Enabling Astronaut Self-Scheduling using a Robust Advanced Modelling and Scheduling system: an assessment during a Mars analogue mission
This addresses the need for increased crew autonomy in future planetary missions due to communication delays, though it appears incremental as it applies an existing RAMS system to a new domain.
The paper tackled the problem of enabling astronaut self-scheduling for long-duration exploration missions by assessing a decision-support tool called Romie during a Mars analogue mission, finding that it allowed novice planners to model objectives, compute schedules, and adapt to unforeseen events in a realistic simulation.
Human long duration exploration missions (LDEMs) raise a number of technological challenges. This paper addresses the question of the crew autonomy: as the distances increase, the communication delays and constraints tend to prevent the astronauts from being monitored and supported by a real time ground control. Eventually, future planetary missions will necessarily require a form of astronaut self-scheduling. We study the usage of a computer decision-support tool by a crew of analog astronauts, during a Mars simulation mission conducted at the Mars Desert Research Station (MDRS, Mars Society) in Utah.
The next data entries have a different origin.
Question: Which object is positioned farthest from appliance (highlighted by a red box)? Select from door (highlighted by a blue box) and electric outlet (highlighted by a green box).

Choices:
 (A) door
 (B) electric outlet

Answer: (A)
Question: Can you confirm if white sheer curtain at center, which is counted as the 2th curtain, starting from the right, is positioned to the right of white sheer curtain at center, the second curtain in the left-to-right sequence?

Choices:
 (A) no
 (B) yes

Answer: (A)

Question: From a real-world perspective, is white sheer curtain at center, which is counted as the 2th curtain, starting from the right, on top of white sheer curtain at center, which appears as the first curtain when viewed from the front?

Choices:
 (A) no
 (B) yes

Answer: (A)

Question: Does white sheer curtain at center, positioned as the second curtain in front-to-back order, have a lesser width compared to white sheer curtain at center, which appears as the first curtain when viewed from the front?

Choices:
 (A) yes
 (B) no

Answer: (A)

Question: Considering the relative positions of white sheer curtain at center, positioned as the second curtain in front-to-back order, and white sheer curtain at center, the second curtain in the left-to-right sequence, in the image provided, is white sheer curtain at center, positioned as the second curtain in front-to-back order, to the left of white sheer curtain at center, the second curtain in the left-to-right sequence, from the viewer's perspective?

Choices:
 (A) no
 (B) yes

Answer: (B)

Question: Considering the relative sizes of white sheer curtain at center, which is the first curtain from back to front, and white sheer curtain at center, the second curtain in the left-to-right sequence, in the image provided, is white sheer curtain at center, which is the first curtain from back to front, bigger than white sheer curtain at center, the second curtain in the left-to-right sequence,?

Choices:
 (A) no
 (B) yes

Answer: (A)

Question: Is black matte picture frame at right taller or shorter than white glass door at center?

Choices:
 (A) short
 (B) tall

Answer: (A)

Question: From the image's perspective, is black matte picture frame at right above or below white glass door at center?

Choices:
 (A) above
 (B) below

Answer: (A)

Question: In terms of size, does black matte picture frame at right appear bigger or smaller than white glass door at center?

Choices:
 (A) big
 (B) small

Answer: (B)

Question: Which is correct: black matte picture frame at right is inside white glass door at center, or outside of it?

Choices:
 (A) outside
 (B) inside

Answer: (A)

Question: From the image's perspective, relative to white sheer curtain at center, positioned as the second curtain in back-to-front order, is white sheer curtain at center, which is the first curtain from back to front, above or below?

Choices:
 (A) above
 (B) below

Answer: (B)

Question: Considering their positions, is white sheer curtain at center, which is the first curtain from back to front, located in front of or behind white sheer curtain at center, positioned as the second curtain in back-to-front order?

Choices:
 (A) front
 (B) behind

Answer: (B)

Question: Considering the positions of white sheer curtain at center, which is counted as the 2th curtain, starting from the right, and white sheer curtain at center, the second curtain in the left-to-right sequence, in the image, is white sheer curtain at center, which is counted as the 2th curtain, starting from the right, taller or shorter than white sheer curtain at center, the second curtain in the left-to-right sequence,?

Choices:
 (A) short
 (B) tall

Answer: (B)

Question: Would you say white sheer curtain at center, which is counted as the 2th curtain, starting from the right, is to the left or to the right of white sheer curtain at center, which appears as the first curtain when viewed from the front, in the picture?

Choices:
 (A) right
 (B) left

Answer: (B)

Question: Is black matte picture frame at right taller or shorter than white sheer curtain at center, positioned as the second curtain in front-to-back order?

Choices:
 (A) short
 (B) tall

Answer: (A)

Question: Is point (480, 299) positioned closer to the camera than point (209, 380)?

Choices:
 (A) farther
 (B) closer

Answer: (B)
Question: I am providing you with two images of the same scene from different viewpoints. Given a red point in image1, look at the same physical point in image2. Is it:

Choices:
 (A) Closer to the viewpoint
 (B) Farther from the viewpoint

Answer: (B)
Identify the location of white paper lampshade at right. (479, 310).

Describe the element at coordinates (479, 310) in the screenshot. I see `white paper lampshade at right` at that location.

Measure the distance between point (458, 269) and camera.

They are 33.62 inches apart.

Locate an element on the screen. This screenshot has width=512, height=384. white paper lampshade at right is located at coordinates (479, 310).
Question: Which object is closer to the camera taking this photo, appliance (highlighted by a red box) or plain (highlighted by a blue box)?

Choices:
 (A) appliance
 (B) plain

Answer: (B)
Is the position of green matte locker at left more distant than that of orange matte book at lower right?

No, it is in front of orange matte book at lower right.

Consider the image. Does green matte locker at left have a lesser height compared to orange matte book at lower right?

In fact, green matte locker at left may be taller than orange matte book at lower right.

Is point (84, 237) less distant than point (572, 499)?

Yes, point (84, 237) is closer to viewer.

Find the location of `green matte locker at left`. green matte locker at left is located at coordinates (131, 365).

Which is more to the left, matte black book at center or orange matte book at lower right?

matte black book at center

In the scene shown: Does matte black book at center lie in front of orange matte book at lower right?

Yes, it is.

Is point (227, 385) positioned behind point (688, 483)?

The proposed tool, called Romie, belongs to the new category of Robust Advanced Modelling and Scheduling (RAMS) systems. It allows the crew members (i) to visually model their scientific objectives and constraints, (ii) to compute near-optimal operational schedules while taking uncertainty into account, (iii) to monitor the execution of past and current activities, and (iv) to modify scientific objectives/constraints w.r.t. unforeseen events and opportunistic science. In this study, we empirically measure how the astronauts, who are novice planners, perform at using such a tool when self-scheduling under the realistic assumptions of a simulated Martian planetary habitat.